Chapter 2 Getting Up and Running with R and RStudio

2.1 Understanding R

This document is intended to provide needed background for getting started in R. I recommend reading the entire document before taking any actions. I offer step-by-step instructions for getting started at the end of the document.

R is a language R is a programming language, one particularly well suited to statistical analysis and graphing. As with any language, R has a vocabulary and operates according to certain grammatical rules. Although these rules offer needed structure, they can be inflexible, leading to errors when coding. Good intentions are not enough. That said, as with many languages, you will find there to be some flexibility within that structure. There may be more than one way to accomplish a task. Different packages (user-written functions) may have slightly different command structures.

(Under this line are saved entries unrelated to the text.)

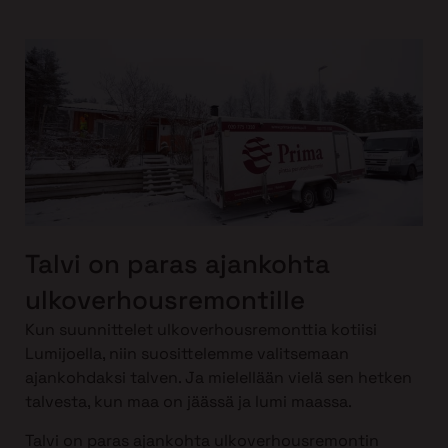
Talvi on paras ajankohta
ulkoverhousremontille
Kun suunnittelet ulkoverhousremonttia kotiisi
Lumijoella, niin suosittelemme valitsemaan
ajankohdaksi talven. Ja mielellään vielä sen hetken
talvesta, kun maa on jäässä ja lumi maassa.
Talvi on paras ajankohta ulkoverhousremontin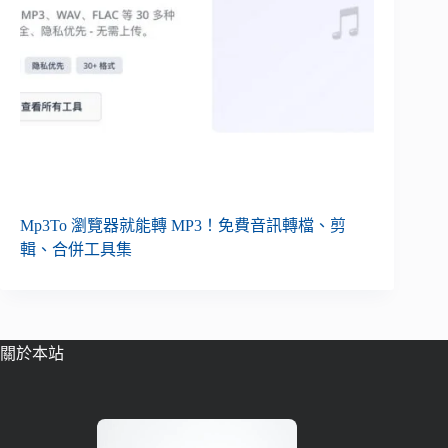
Mp3To 瀏覽器就能轉 MP3！免費音訊轉檔、剪
輯、合併工具集
關於本站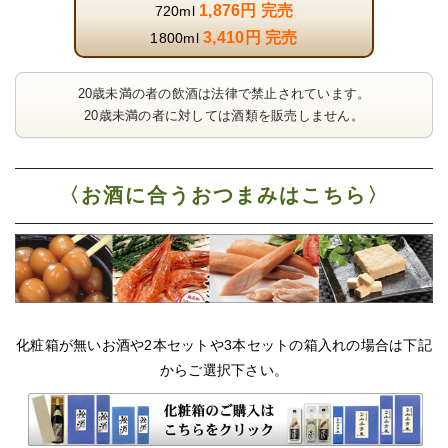
1,876円 完売
720ml
3,410円 完売
1800ml
20歳未満の者の飲酒は法律で禁止されています。
20歳未満の者に対しては酒類を販売しません。
〈お酒に合うおつまみはこちら〉
化粧箱が無いお酒や2本セットや3本セットの箱入れの場合は下記
からご選択下さい。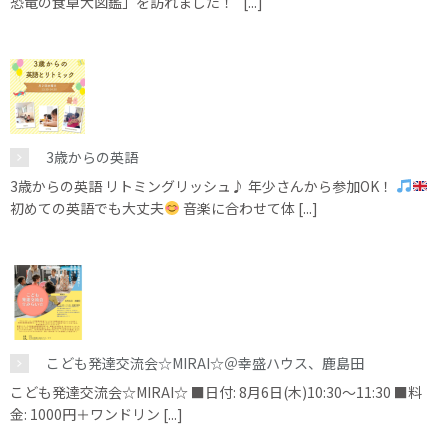
恐竜の食卓大図鑑」を訪れました！ [...]
3歳からの英語
3歳からの英語 リトミングリッシュ♪ 年少さんから参加OK！
初めての英語でも大丈夫
音楽に合わせて体 [...]
こども発達交流会☆MIRAI☆＠幸盛ハウス、鹿島田
こども発達交流会☆MIRAI☆ ■日付: 8月6日(木)10:30～11:30 ■料
金: 1000円＋ワンドリン [...]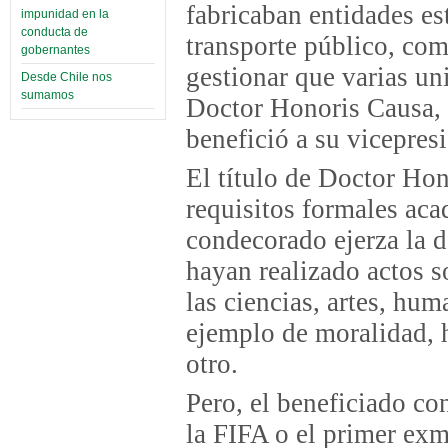
fabricaban entidades est
impunidad en la
conducta de
transporte público, com
gobernantes
gestionar que varias uni
Desde Chile nos
sumamos
Doctor Honoris Causa, 
benefició a su vicepres
El título de Doctor Hon
requisitos formales aca
condecorado ejerza la d
hayan realizado actos s
las ciencias, artes, hum
ejemplo de moralidad, h
otro.
Pero, el beneficiado co
la FIFA o el primer exm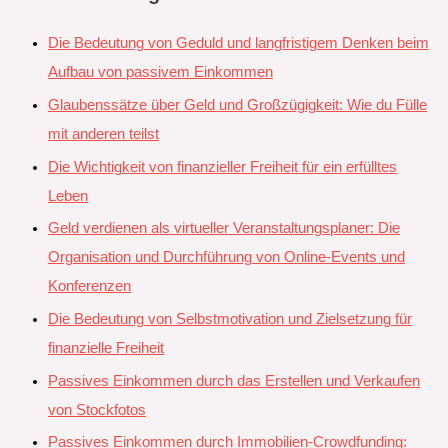
Die Bedeutung von Geduld und langfristigem Denken beim
Aufbau von passivem Einkommen
Glaubenssätze über Geld und Großzügigkeit: Wie du Fülle
mit anderen teilst
Die Wichtigkeit von finanzieller Freiheit für ein erfülltes
Leben
Geld verdienen als virtueller Veranstaltungsplaner: Die
Organisation und Durchführung von Online-Events und
Konferenzen
Die Bedeutung von Selbstmotivation und Zielsetzung für
finanzielle Freiheit
Passives Einkommen durch das Erstellen und Verkaufen
von Stockfotos
Passives Einkommen durch Immobilien-Crowdfunding: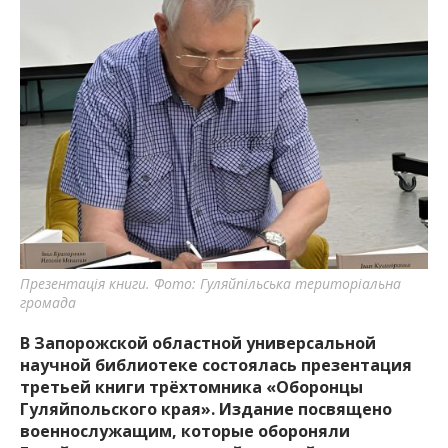
Презентація книги. Фото: Гуляйпільська територіальна
громада
В Запорожской областной универсальной
научной библиотеке состоялась презентация
третьей книги трёхтомника «Оборонцы
Гуляйпольского края». Издание посвящено
военнослужащим, которые обороняли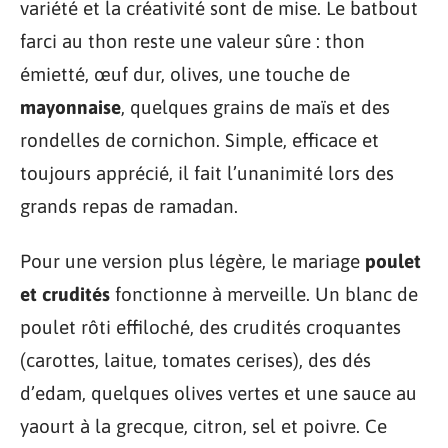
variété et la créativité sont de mise. Le batbout
farci au thon reste une valeur sûre : thon
émietté, œuf dur, olives, une touche de
mayonnaise
, quelques grains de maïs et des
rondelles de cornichon. Simple, efficace et
toujours apprécié, il fait l’unanimité lors des
grands repas de ramadan.
Pour une version plus légère, le mariage
poulet
et crudités
fonctionne à merveille. Un blanc de
poulet rôti effiloché, des crudités croquantes
(carottes, laitue, tomates cerises), des dés
d’edam, quelques olives vertes et une sauce au
yaourt à la grecque, citron, sel et poivre. Ce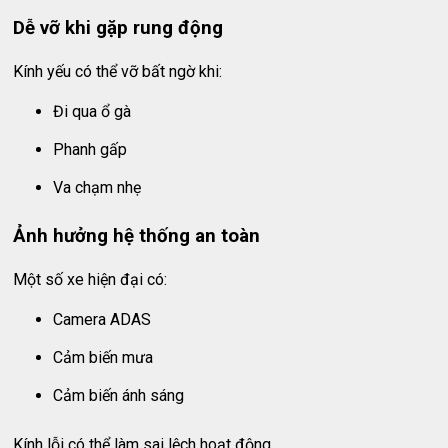
Dễ vỡ khi gặp rung động
Kính yếu có thể vỡ bất ngờ khi:
Đi qua ổ gà
Phanh gấp
Va chạm nhẹ
Ảnh hưởng hệ thống an toàn
Một số xe hiện đại có:
Camera ADAS
Cảm biến mưa
Cảm biến ánh sáng
Kính lỗi có thể làm sai lệch hoạt động.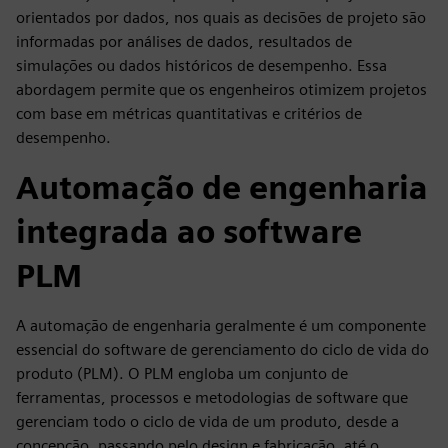
orientados por dados, nos quais as decisões de projeto são
informadas por análises de dados, resultados de
simulações ou dados históricos de desempenho. Essa
abordagem permite que os engenheiros otimizem projetos
com base em métricas quantitativas e critérios de
desempenho.
Automação de engenharia
integrada ao software
PLM
A automação de engenharia geralmente é um componente
essencial do software de gerenciamento do ciclo de vida do
produto (PLM). O PLM engloba um conjunto de
ferramentas, processos e metodologias de software que
gerenciam todo o ciclo de vida de um produto, desde a
concepção, passando pelo design e fabricação, até o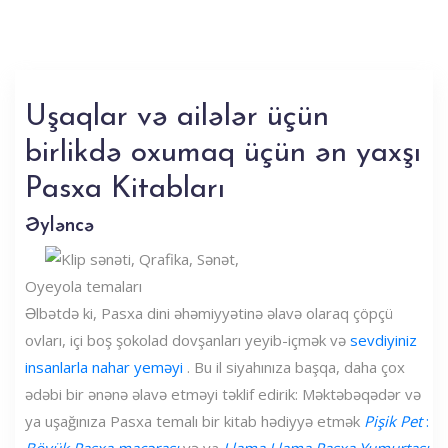
Uşaqlar və ailələr üçün
birlikdə oxumaq üçün ən yaxşı
Pasxa Kitabları
Əyləncə
Oyeyola temaları
Əlbətdə ki, Pasxa dini əhəmiyyətinə əlavə olaraq çöpçü
ovları, içi boş şokolad dovşanları yeyib-içmək və
sevdiyiniz
insanlarla nahar yeməyi
. Bu il siyahınıza başqa, daha çox
ədəbi bir ənənə əlavə etməyi təklif edirik: Məktəbəqədər və
ya uşağınıza Pasxa temalı bir kitab hədiyyə etmək
Pişik Pet
:
Böyük Pasxa macərası
və ya
Llama Llama Pasxa Yumurtası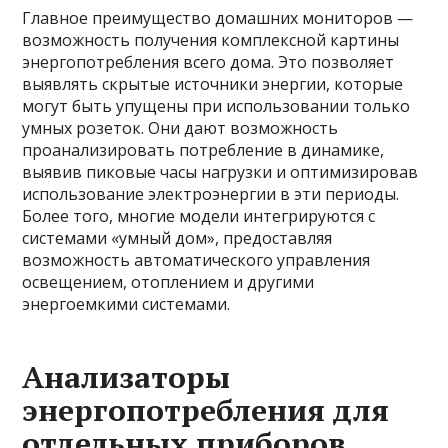
Главное преимущество домашних мониторов —
возможность получения комплексной картины
энергопотребления всего дома. Это позволяет
выявлять скрытые источники энергии, которые
могут быть упущены при использовании только
умных розеток. Они дают возможность
проанализировать потребление в динамике,
выявив пиковые часы нагрузки и оптимизировав
использование электроэнергии в эти периоды.
Более того, многие модели интегрируются с
системами «умный дом», предоставляя
возможность автоматического управления
освещением, отоплением и другими
энергоемкими системами.
Анализаторы
энергопотребления для
отдельных приборов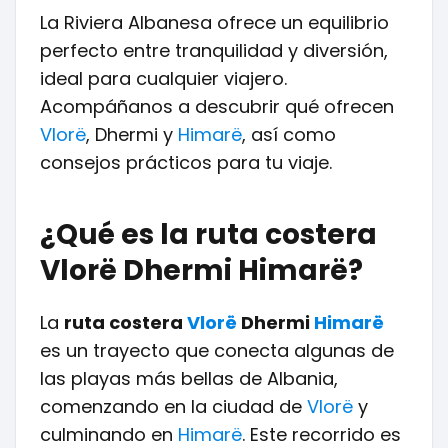
La Riviera Albanesa ofrece un equilibrio
perfecto entre tranquilidad y diversión,
ideal para cualquier viajero.
Acompáñanos a descubrir qué ofrecen
Vlorë
, Dhermi y
Himarë
, así como
consejos prácticos para tu viaje.
¿Qué es la ruta costera
Vlorë Dhermi Himarë?
La
ruta costera
Vlorë
Dhermi
Himarë
es un trayecto que conecta algunas de
las playas más bellas de Albania,
comenzando en la ciudad de
Vlorë
y
culminando en
Himarë
. Este recorrido es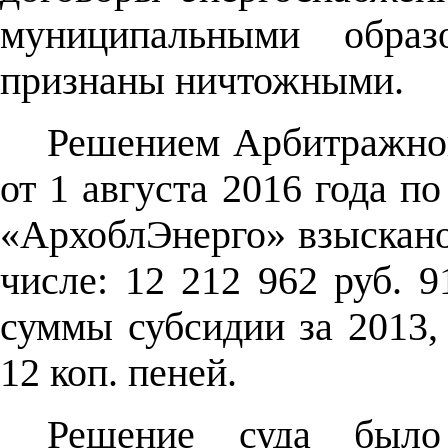
муниципальными обра
признаны ничтожными.
Решением Арбитражног
от 1 августа 2016 года 
«АрхоблЭнерго» взыскано 
числе: 12 212 962 руб. 
суммы субсидии за 2013, 
12 коп. пеней.
Решение суда было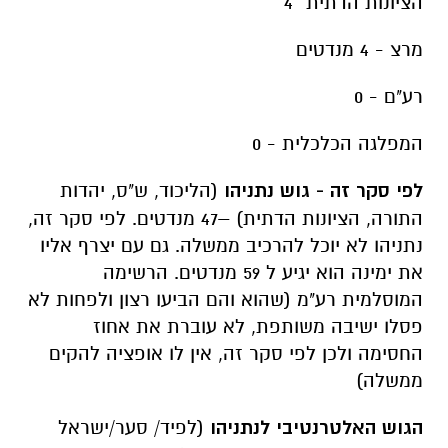
הציונות הדתית ־4
מרצ - 4 מנדטים
רע"ם - 0
המפלגה הכלכלית - 0
לפי סקר זה - גוש נתניהו
(הליכוד, ש"ס, יהדות
התורה, הציונות הדתית) –47 מנדטים. לפי סקר זה,
נתניהו לא יוכל להרכיב ממשלה. גם עם יצרף אליו
את ימינה הוא יגיע ל 59 מנדטים. הרשימה
המוסלמית רע"מ (שהוא והם הביעו רצון ולפחות לא
פסלו ישיבה משותפת, לא עוברת את אחוז
החסימה ולכן לפי סקר זה, אין לו אופציה להקים
ממשלה)
הגוש האלטרנטיבי לנתניהו
(לפיד/ סער/ישראל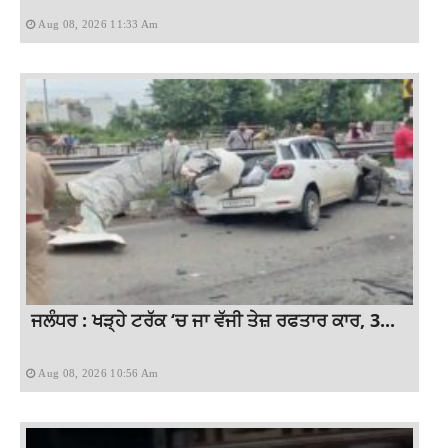
Aug 08, 2026 11:33 Am
ਜਲੰਧਰ : ਖੜ੍ਹੇ ਟਰੱਕ ‘ਚ ਜਾ ਵੱਜੀ ਤੇਜ਼ ਰਫਤਾਰ ਕਾਰ, 3...
Aug 08, 2026 10:56 Am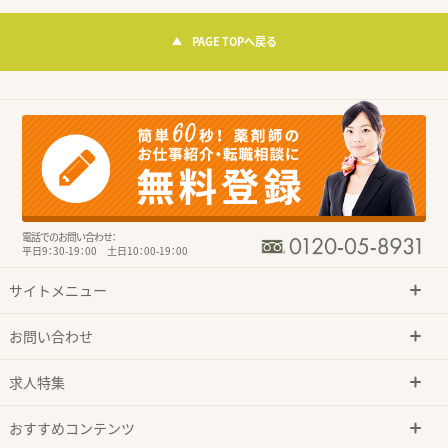
PAGE TOPへ戻る
電話でのお問い合わせ：
平日9：30-19：00 土日10：00-19：00
サイトメニュー
お問い合わせ
求人特集
おすすめコンテンツ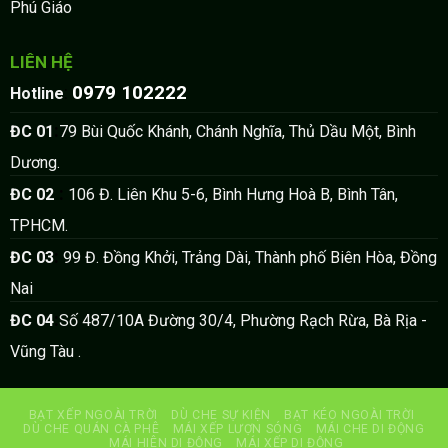
Phú Giáo
LIÊN HỆ
0979 102222
:
Hotline
:
ĐC 01
79 Bùi Quốc Khánh, Chánh Nghĩa, Thủ Dầu Một, Bình
Dương.
:
ĐC 02
106 Đ. Liên Khu 5-6, Bình Hưng Hoà B, Bình Tân,
TPHCM.
:
ĐC 03
99 Đ. Đồng Khởi, Trảng Dài, Thành phố Biên Hòa, Đồng
Nai
:
ĐC 04
Số 487/10A Đường 30/4, Phường Rạch Rừa, Bà Rịa -
Vũng Tàu .
BẠT XẾP NGOÀI TRỜI
DÙ CHE SỰ KIỆN
BẠT KÉO NGOÀI TRỜI
DÙ CHE QUÁN CÀ PHÊ
MÁI XẾP LƯỢN SÓNG
MÁI CHE DI ĐỘNG
MÁI HIÊN DI ĐỘNG
MÁI XẾP DI ĐỘNG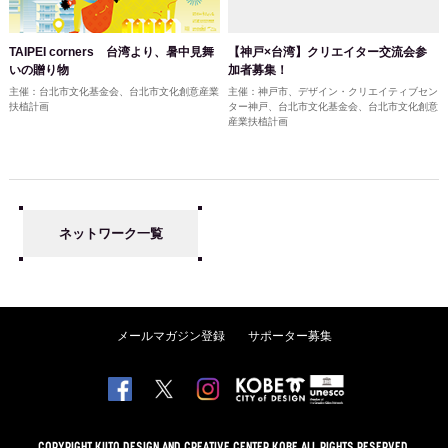
TAIPEI corners 台湾より、暑中見舞
【神戸×台湾】クリエイター交流会参
いの贈り物
加者募集！
主催：台北市文化基金会、台北市文化創意産業
主催：神戸市、デザイン・クリエイティブセン
扶植計画
ター神戸、台北市文化基金会、台北市文化創意
産業扶植計画
ネットワーク一覧
メールマガジン登録
サポーター募集
COPYRIGHT KIITO DESIGN AND CREATIVE CENTER KOBE ALL RIGHTS RESERVED.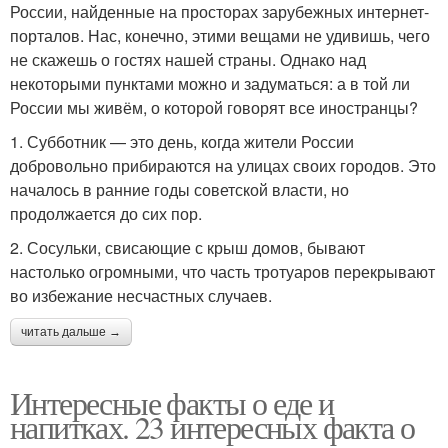
России, найденные на просторах зарубежных интернет-
порталов. Нас, конечно, этими вещами не удивишь, чего
не скажешь о гостях нашей страны. Однако над
некоторыми пунктами можно и задуматься: а в той ли
России мы живём, о которой говорят все иностранцы?
1. Субботник — это день, когда жители России
добровольно прибираются на улицах своих городов. Это
началось в ранние годы советской власти, но
продолжается до сих пор.
2. Сосульки, свисающие с крыш домов, бывают
настолько огромными, что часть тротуаров перекрывают
во избежание несчастных случаев.
читать дальше →
Интересные факты о еде и
напитках. 23 интересных факта о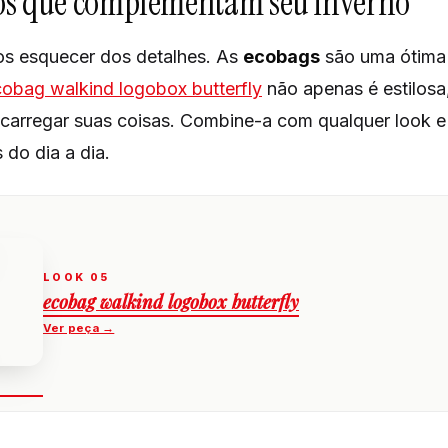
ios que complementam seu inverno
 esquecer dos detalhes. As
ecobags
são uma ótima 
obag walkind logobox butterfly
não apenas é estilos
 carregar suas coisas. Combine-a com qualquer look e
 do dia a dia.
ecobag walkind logobox butterfly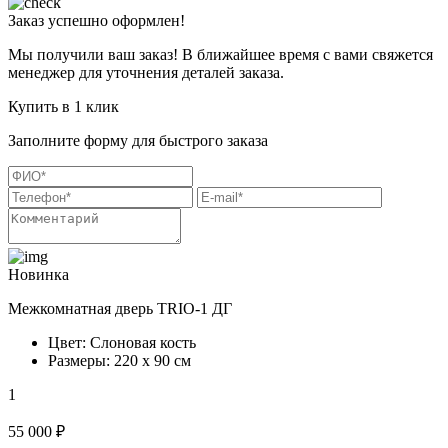
Заказ успешно оформлен!
Мы получили ваш заказ! В ближайшее время с вами свяжется
менеджер для уточнения деталей заказа.
Купить в 1 клик
Заполните форму для быстрого заказа
Новинка
Межкомнатная дверь TRIO-1 ДГ
Цвет: Слоновая кость
Размеры: 220 х 90 см
1
55 000 ₽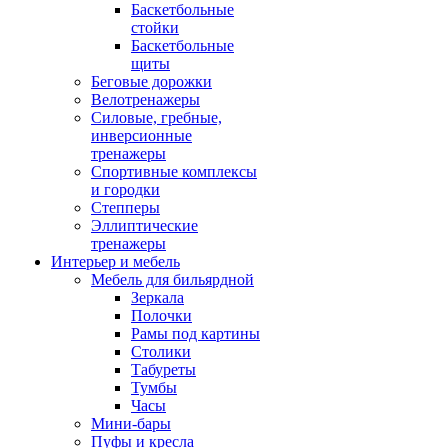
Баскетбольные
стойки
Баскетбольные
щиты
Беговые дорожки
Велотренажеры
Силовые, гребные,
инверсионные
тренажеры
Спортивные комплексы
и городки
Степперы
Эллиптические
тренажеры
Интерьер и мебель
Мебель для бильярдной
Зеркала
Полочки
Рамы под картины
Столики
Табуреты
Тумбы
Часы
Мини-бары
Пуфы и кресла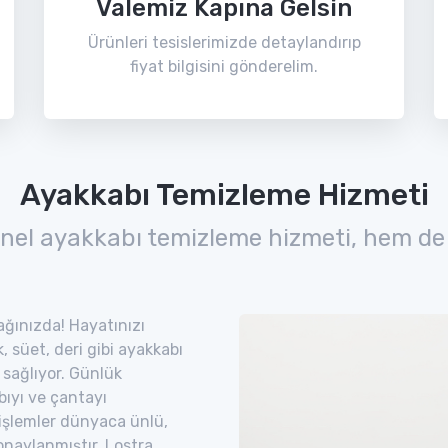
Valemiz Kapına Gelsin
Ürünleri tesislerimizde detaylandırıp
fiyat bilgisini gönderelim.
Ayakkabı Temizleme Hizmeti
nel ayakkabı temizleme hizmeti, hem de
zağınızda! Hayatınızı
 süet, deri gibi ayakkabı
 sağlıyor. Günlük
bıyı ve çantayı
 işlemler dünyaca ünlü,
naylanmıştır. Lostra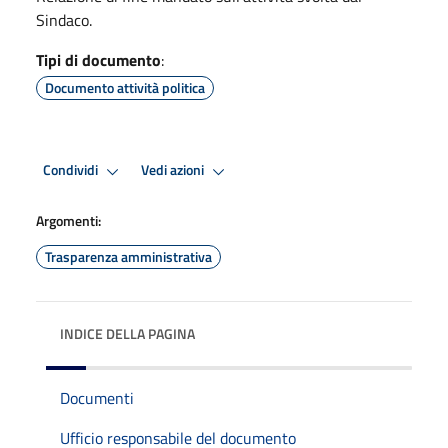
Sindaco.
Tipi di documento
:
Documento attività politica
Condividi
Vedi azioni
Argomenti:
Trasparenza amministrativa
INDICE DELLA PAGINA
Documenti
Ufficio responsabile del documento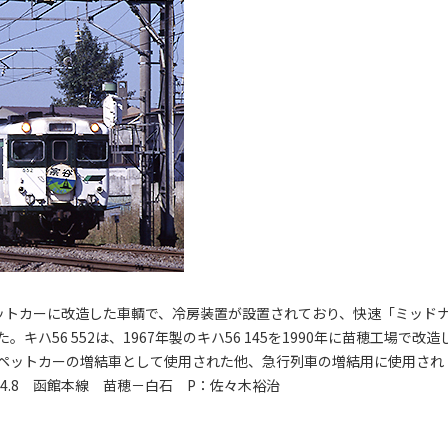
カーペットカーに改造した車輌で、冷房装置が設置されており、快速「ミッド
56 552は、1967年製のキハ56 145を1990年に苗穂工場で改造
ペットカーの増結車として使用された他、急行列車の増結用に使用され
94.8 函館本線 苗穂－白石 P：佐々木裕治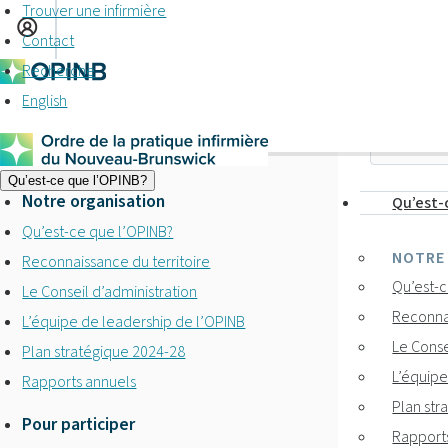
Trouver une infirmière
Contact
Recherche
English
Qu’est-ce que l’OPINB?
Notre organisation
Qu’est-
Qu’est-ce que l’OPINB?
NOTRE
Reconnaissance du territoire
Qu’est-c
Le Conseil d’administration
Reconnai
L’équipe de leadership de l’OPINB
Le Conse
Plan stratégique 2024-28
L’équipe
Rapports annuels
Plan str
Pour participer
Rapport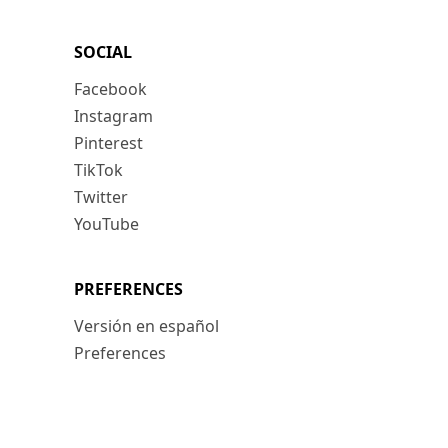
SOCIAL
Facebook
Instagram
Pinterest
TikTok
Twitter
YouTube
PREFERENCES
Versión en español
Preferences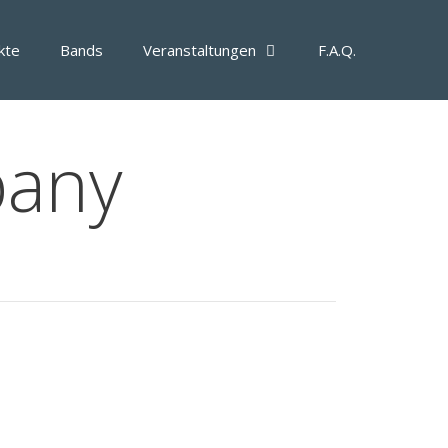
kte
Bands
Veranstaltungen
F.A.Q.
pany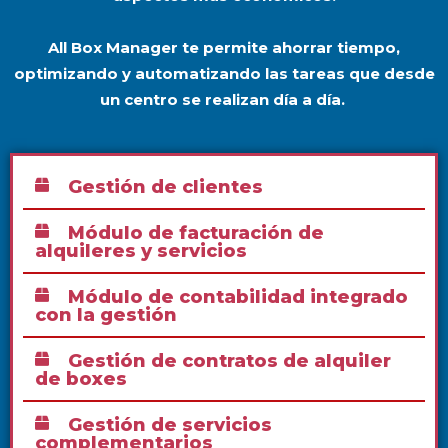
All Box Manager te permite ahorrar tiempo,
optimizando y automatizando las tareas que desde
un centro se realizan día a día.
Gestión de clientes
Módulo de facturación de
alquileres y servicios
Módulo de contabilidad integrado
con la gestión
Gestión de contratos de alquiler
de boxes
Gestión de servicios
complementarios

These variations can add to the difficulty in learning R. In the end, though, they are akin to different accents or dialects of the same language.

It is also helpful to keep in mind what it is to learn or know R. Unless you work with R daily, you should not expect to memorize the language. Even then, you will only be able to hold a limited number of functions in your head. Instead, think of knowing R as understanding its basic logic, structure, and grammatical conventions. Beyond that, knowing R means knowing how to marshal available resources, bringing them to bear on the task at hand. This typically involves using resources like this e-book or doing a web search for documentation and/or websites that detail a particular package or function. It is there that you will see the full expanse of arguments and options that you can incorporate into your code.

R is free! (and available for Windows, Macs, and Linux machines) One of the most appealing aspects of R is that it is a free, open source software program. Not only is the software free, so are many of the resources available for learning R. Although there are many useful books for purchase and subscription training sites available, it’s also quite possible to learn R using only free resources. In fact, many R books for purchase are available for free in electronic form.

R operates on the basis of code, not interactive menus and dialogue boxes Unlike SPSS or Stata, R does not offer an interface with a menu system and dialogue boxes. Rather, R is almost entirely code based (imagine Stata, but without the menu/dialogue boxes). Just as Stata has do-files, which operate as scripts of code (and annotations), R has RScripts that serve the same purpose. R also has RMarkdown files, which operate like scripts but can be used to automatically produce documents (html, PDF, or Word) containing the code (optional), any text, and the output of your code.

R and R Studio R is the open source software program that you install on your computer. You can download it from any one of the sites hosting the software. See further below for instructions and links. Its interface is pretty basic and many people prefer not to use it directly (though you will need to install it and do so before installing RStudio). Once installed you won’t actually need to open R, as RStudio will draw upon the program automatically.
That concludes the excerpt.